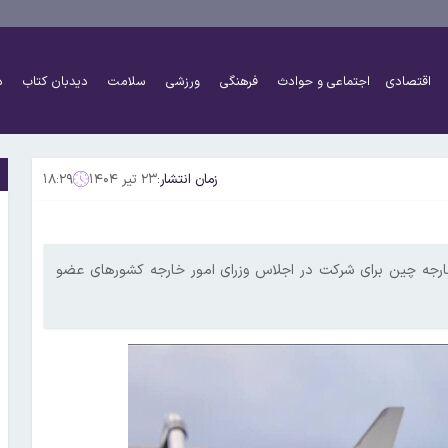
اقتصادی
اجتماعی و حوادث
فرهنگی
ورزشی
سلامت
دیدبان کتاب
د
زمان انتشار:
۲۳ تیر ۱۴۰۴
۱۸:۲۹
خارجه چین برای شرکت در اجلاس وزرای امور خارجه کشور‌های عضو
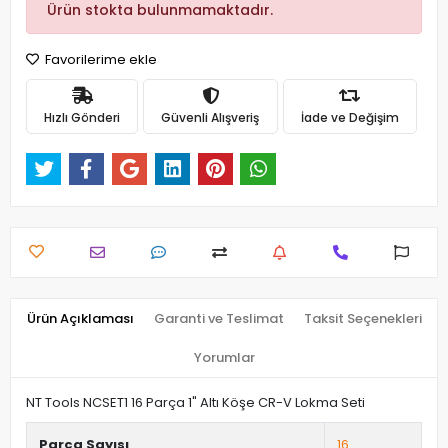
Ürün stokta bulunmamaktadır.
Favorilerime ekle
Hızlı Gönderi
Güvenli Alışveriş
İade ve Değişim
Ürün Açıklaması
Garanti ve Teslimat
Taksit Seçenekleri
Yorumlar
NT Tools NCSET1 16 Parça 1" Altı Köşe CR-V Lokma Seti
Parça Sayısı
16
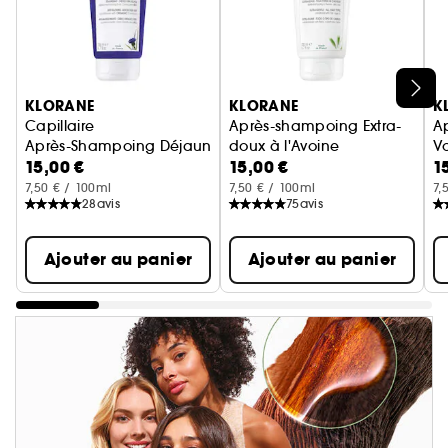
Ignorer le carrousel produits
KLORANE
KLORANE
K
Capillaire
Après-shampoing Extra-
A
Après-Shampoing Déjaunissant A La Centaurée BIO
doux à l'Avoine
V
15,00 €
15,00 €
1
Tous types de cheveux
A
7,50 € / 100ml
7,50 € / 100ml
7,
28
avis
75
avis
Ajouter au panier
Ajouter au panier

▸ What you need to do
Please print everything in the material exactly, apart from the pictures.

▸ Expected answer
اقتصادی
اجتماعی و حوادث
فرهنگی
ورزشی
سلامت
دیدبان کتاب
د
زمان انتشار:
۲۳ تیر ۱۴۰۴
۱۸:۲۹
خارجه چین برای شرکت در اجلاس وزرای امور خارجه کشور‌های عضو
Ürün stokta bulunmamaktadır.
Favorilerime ekle
Hızlı Gönderi
Güvenli Alışveriş
İade ve Değişim
Ürün Açıklaması
Garanti ve Teslimat
Taksit Seçenekleri
Yorumlar
NT Tools NCSET1 16 Parça 1" Altı Köşe CR-V Lokma Seti
Parça Sayısı
16
Ignorer le carrousel produits
KLORANE
KLORANE
K
Capillaire
Après-shampoing Extra-
A
Après-Shampoing Déjaunissant A La Centaurée BIO
doux à l'Avoine
V
15,00 €
15,00 €
1
Tous types de cheveux
A
7,50 € / 100ml
7,50 € / 100ml
7,
28
avis
75
avis
Ajouter au panier
Ajouter au panier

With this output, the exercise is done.